Wow, excellent piece! Both the composition and the execution of the MIDI mock-up are top tier. I love the way the music tells a story.


----------



## Rob (Sep 8, 2010)

Alex Temple @ 8th September 2010 said:


> I've always liked this kind of writing and I think you do a terrific job here. I just wish it were longer!



thanks Alex, you're one of my favourite "digital musicians" and composer, so your comment is much appreciated!


----------



## Rob (Sep 8, 2010)

EthanStoller @ 8th September 2010 said:


> Wow, excellent piece! Both the composition and the execution of the MIDI mock-up are top tier. I love the way the music tells a story.

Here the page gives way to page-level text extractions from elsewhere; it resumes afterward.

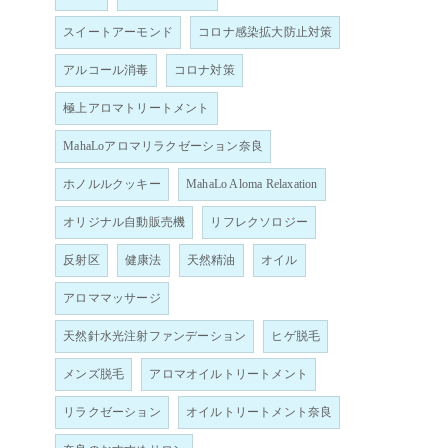
スイートアーモンド
コロナ感染拡大防止対策
アルコール消毒
コロナ対策
極上アロマトリートメント
MahaLoアロマリラクゼーション奈良
ホノルルクッキー
MahaLo Aloma Relaxation
オリジナル自動販売機
リフレクソロジー
反射区
健康法
天然精油
オイル
アロママッサージ
天然針水光注射ファンデーション
ヒゲ脱毛
メンズ脱毛
アロマオイルトリートメント
リラクゼーション
オイルトリートメント奈良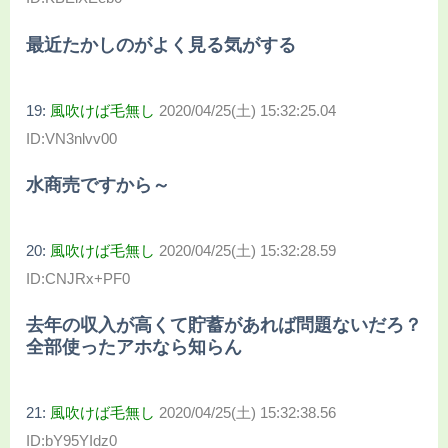
最近たかしのがよく見る気がする
19:
風吹けば毛無し
2020/04/25(土) 15:32:25.04
ID:VN3nlvv00
水商売ですから～
20:
風吹けば毛無し
2020/04/25(土) 15:32:28.59
ID:CNJRx+PF0
去年の収入が高くて貯蓄があれば問題ないだろ？
全部使ったアホなら知らん
21:
風吹けば毛無し
2020/04/25(土) 15:32:38.56
ID:bY95YIdz0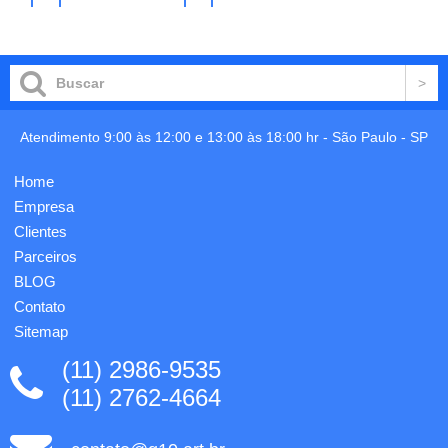
flexível
detalhe
no
no
carrinho
carrinho
com
em
acabamento
prata -
e
uma
vedação
gravação
impecáveis,
já
com
incluso.
capacidade
Atendimento 9:00 às 12:00 e 13:00 às 18:00 hr -
São Paulo
-
SP
de
300ml -
Home
Cores
em
Empresa
neon -
Clientes
gravação
Parceiros
em uma
cor ja...
BLOG
Contato
Sitemap
(11) 2986-9535
(11) 2762-4664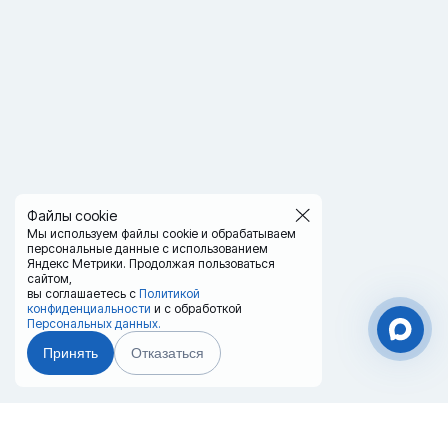
Файлы cookie
Мы используем файлы cookie и обрабатываем
персональные данные с использованием
Яндекс Метрики. Продолжая пользоваться
сайтом,
вы соглашаетесь с
Политикой
конфиденциальности
и с обработкой
Персональных данных.
Принять
Отказаться
Чат-мессенджер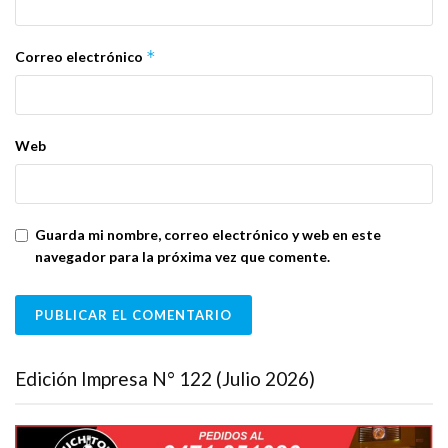
*
Correo electrónico
Web
Guarda mi nombre, correo electrónico y web en este
navegador para la próxima vez que comente.
Edición Impresa N° 122 (Julio 2026)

thanks a lot Ethan! Like most of the short pieces I do for exercise or fun this comes out of an improvised melody; I think this gives the line a natural flow...


----------



## poseur (Sep 8, 2010)

very enjoyable, that.
would love to hear its expansion/exposition into a complete piece, myself!

d


----------



## Frederick Russ (Sep 8, 2010)

Lovely Rob, stellar writing and great midi mock-up!


----------



## Pzy-Clone (Sep 8, 2010)

Loves it!  

I have a soft spot for both Cinematic Strings and your writing Rob, you always seem to be able to transcend cliche`s without sounding too contrived.

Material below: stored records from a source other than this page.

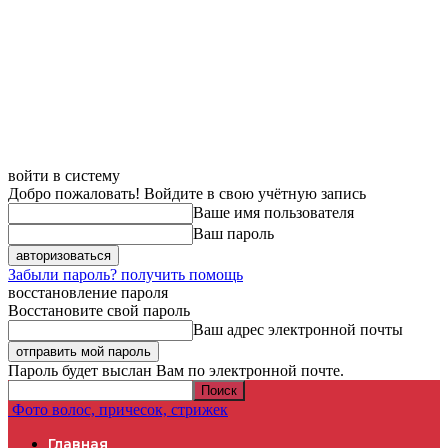
войти в систему
Добро пожаловать! Войдите в свою учётную запись
Ваше имя пользователя
Ваш пароль
Забыли пароль? получить помощь
восстановление пароля
Восстановите свой пароль
Ваш адрес электронной почты
Пароль будет выслан Вам по электронной почте.
Фото волос, причесок, стрижек
Главная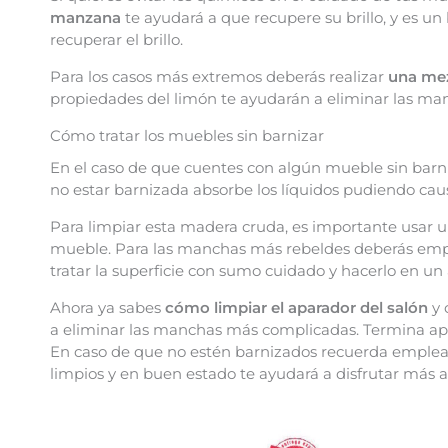
manzana
te ayudará a que recupere su brillo, y es u
recuperar el brillo.
Para los casos más extremos deberás realizar
una mez
propiedades del limón te ayudarán a eliminar las manch
Cómo tratar los muebles sin barnizar
En el caso de que cuentes con algún mueble sin barn
no estar barnizada absorbe los líquidos pudiendo ca
Para limpiar esta madera cruda, es importante usar un
mueble. Para las manchas más rebeldes deberás emp
tratar la superficie con sumo cuidado y hacerlo en un
Ahora ya sabes
cómo limpiar el aparador del salón
y 
a eliminar las manchas más complicadas. Termina ap
En caso de que no estén barnizados recuerda emplear
limpios y en buen estado te ayudará a disfrutar más 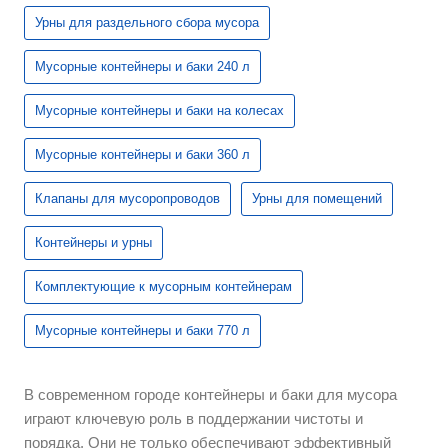
Урны для раздельного сбора мусора
Мусорные контейнеры и баки 240 л
Мусорные контейнеры и баки на колесах
Мусорные контейнеры и баки 360 л
Клапаны для мусоропроводов
Урны для помещений
Контейнеры и урны
Комплектующие к мусорным контейнерам
Мусорные контейнеры и баки 770 л
В современном городе контейнеры и баки для мусора
играют ключевую роль в поддержании чистоты и
порядка. Они не только обеспечивают эффективный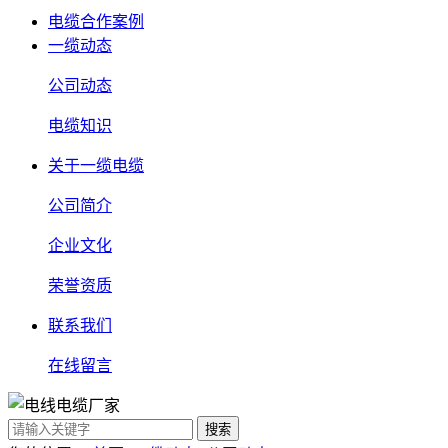
电缆合作案例
一缆动态
公司动态
电缆知识
关于一缆电缆
公司简介
企业文化
荣誉资质
联系我们
在线留言
搜索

And Cinematic Strings truly shines, and certaintly this demo did not alter that.
...it might even have moved it up a few notches on the dreaded "must have" list


----------



## Dave Connor (Sep 8, 2010)

Beautiful stuff there Rob.


----------



## Marius Masalar (Sep 8, 2010)

It's gorgeous, Rob! I always look forward to new things from you and even this little snippet is engaging and sophisticated.

I have some issues with the mix and I'm having a difficult time articulating what they are. I thought at first that maybe it's too dry but on further listening I don't think that's the case. The culprit might be the EQ. I especially notice the bothersome element when the entire ensemble is playing together more loudly — the sound feels somewhat crushed or strained as the sections come together.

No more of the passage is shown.